Samuel Wilmot écrivait en 1879 que, certaines années avant 1868, presque aucun saumon atlantique n'était observé dans les affluents du lac Ontario (Wilmot, 1879). On pense que le dernier saumon indigène a été capturé en 1898 (Dymond, 1965; Carcao, 1986; Scott et Crossman, 1973).

Plusieurs tentatives visant à renforcer, puis à rétablir la population de saumons atlantiques du lac Ontario ont été entreprises depuis 1866, date à laquelle Samuel Wilmot a établi sa pisciculture à Newcastle (Ontario) (Dunfield, 1985; Dymond, 1965). Au début, les efforts d'ensemencement avaient un effet sensible sur la population de saumons, des augmentations ayant été enregistrées dans de nombreux affluents du lac Ontario. Cependant, en 1879, les saumons étaient si peu nombreux que Wilmot écrivait en 1881 que seulement « une demi-douzaine de poissons adultes et quelques madeleineaux sales et décolorés » avaient pu être observés (Dymond, 1965).

Dans les années 1940, le ministère des Terres et des Forêts de l'Ontario a tenté de rétablir la population de saumons atlantiques du ruisseau Duffin avec des œufs provenant de la population de la rivière Miramichi (Bisset et al., 1993). Toutefois, les mortalités attribuables à la température élevée de l'eau du ruisseau pendant l'été et à la prédation qui a eu lieu immédiatement après l'ensemencement ont limité les retombées, des juvéniles n'ayant été observés à cet endroit que pendant deux ans (McCrimmon, 1950).
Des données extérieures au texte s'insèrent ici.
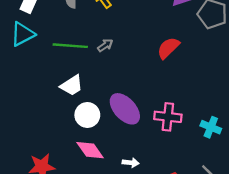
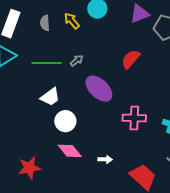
purple ellipse: (125, 109) -> (99, 89), moved

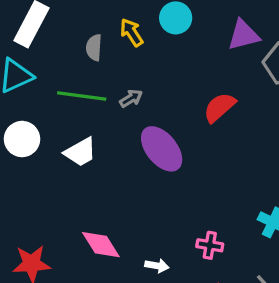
gray semicircle: (45, 23) -> (94, 48), moved
pink cross: (134, 118) -> (210, 245), moved, size x0.7
white circle: (65, 121) -> (22, 139), moved

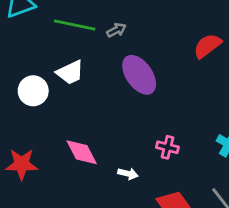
red semicircle: (219, 107) -> (207, 46), moved
white circle: (22, 139) -> (33, 91), moved
pink cross: (210, 245) -> (167, 147), moved

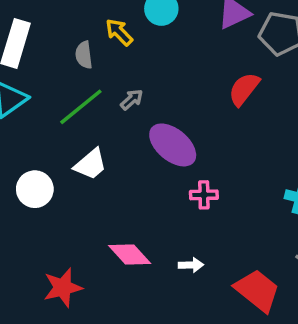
green line: (75, 25) -> (81, 107), turned -36
white circle: (33, 91) -> (35, 189), moved
pink cross: (167, 147) -> (204, 195), moved

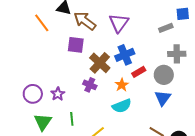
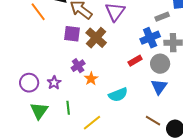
blue cross: (125, 55) -> (150, 38), moved
brown cross: (100, 63) -> (96, 38), moved
purple cross: (90, 85) -> (78, 66), moved, turned 32
orange star: (122, 85) -> (91, 79), moved

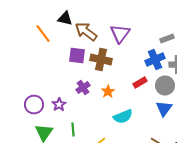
brown cross: (96, 38) -> (101, 60), turned -30
orange star: (91, 79) -> (108, 92), moved

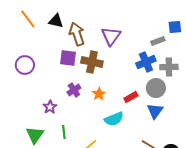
brown arrow: (86, 32) -> (77, 34), turned 35
orange line: (43, 34) -> (28, 19), moved
red rectangle: (140, 82) -> (131, 97), moved
purple circle: (34, 104) -> (25, 65), moved

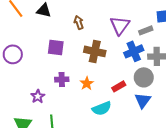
brown arrow: (77, 34) -> (79, 22), moved, size x0.6
purple triangle: (111, 36) -> (120, 25), moved
brown cross: (92, 62) -> (95, 51), moved
purple cross: (74, 90) -> (62, 79), turned 32

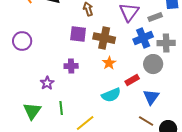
purple square: (56, 47) -> (78, 34), moved
orange star: (87, 83) -> (109, 63), moved
red rectangle: (119, 86) -> (132, 80), moved
blue triangle: (143, 100) -> (151, 97), moved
En 1987, le ministère des Richesses naturelles de l'Ontario (MRNO) a lancé un programme expérimental d'ensemencement. L'objectif du programme était de rétablir le saumon atlantique dans un ou plusieurs affluents du lac Ontario et de créer une pêche sportive basée sur des populations se reproduisant naturellement auxquelles seraient ajoutés des poissons d'élevage (Bisset et al., 1993). Les taux de retour des poissons introduits ont cependant été beaucoup plus faibles que prévu. En 1995, le MRNO a élaboré un plan officiel afin d'évaluer la faisabilité du rétablissement de populations autonomes de saumons atlantiques dans le bassin versant du lac Ontario (Bisset et al., 1995). Le plan était conçu pour explorer de manière systématique les facteurs étant considérés comme les plus importants pour le rétablissement de populations autonomes. Des mesures de référence ont été établies pour chaque stade de vie afin de mesurer les progrès réalisés vers l'atteinte des objectifs du plan. L'ensemencement effectué à l'heure actuelle par le MRNO (voir annexe A) appuie les études scientifiques visant à évaluer le caractère convenable de l’habitat des ruisseaux et les interactions de l'espèce.

En 1983, le Department of Environmental Conservation de l'État de New York (NYSDEC) a lancé un programme de rétablissement du saumon atlantique, dont l'objectif était d’établir dans les affluents de l'État une population reproductrice produisant au moins deux saumoneaux par 100 verges2 d'habitat de fraie convenable en 1990 (Abraham, 1983). À la fin des années 1980, le saumon atlantique est devenu un élément petit, mais constant des prises faites dans le lac. Bien que la croissance des saumons adultes de retour dans les cours d'eau à l'étude fût excellente, aucune reproduction naturelle n'avait cependant lieu (Eckert, 2003). En 1990, le programme du saumon atlantique est passé d'un petit projet expérimental avec un objectif d'ensemencement de 50 000 poissons d'un an par année à un programme de grande envergure d'introduction, de croissance et de prise (objectif de 200 000 poissons d'un an par année) capable de soutenir une pêche sportive aux poissons trophées (Eckert, 2003). Les saumons atlantiques ne sont cependant pas revenus aussi nombreux que prévu. Vu la persistance des faibles taux de retour des poissons ensemencés, le NYSDEC a choisi de réduire l’ampleur du programme (Eckert, 2003).

Bien que les efforts d'ensemencement dans le lac Ontario aient réussi à assurer la présence d'un nombre limité de saumons atlantiques dans le lac et dans ses affluents, aucune population autonome n'a pu être établie, et il n'y a aucune preuve perceptible de reproduction naturelle.

Bien que le saumon atlantique ne soit pas indigène aux autres Grands Lacs, des programmes d'ensemencement ont été entrepris par le gouvernement américain et par des organismes non gouvernementaux pour les lacs Huron, Michigan et Supérieur (annexe B). Il n'y a aucune preuve de reproduction naturelle dans ces lacs (J. Bowlby et D. Reid, biologistes des lacs du MRNO, comm. pers.). Bien que des activités de fraie aient été observées dans la population de la rivière St. Marys, aucune preuve définitive de reproduction naturelle ni de recrutement n'a été documentée (Roger Greil, Aquatic Research Laboratory, Lake Superior State University, Sault Ste. Marie [Michigan]).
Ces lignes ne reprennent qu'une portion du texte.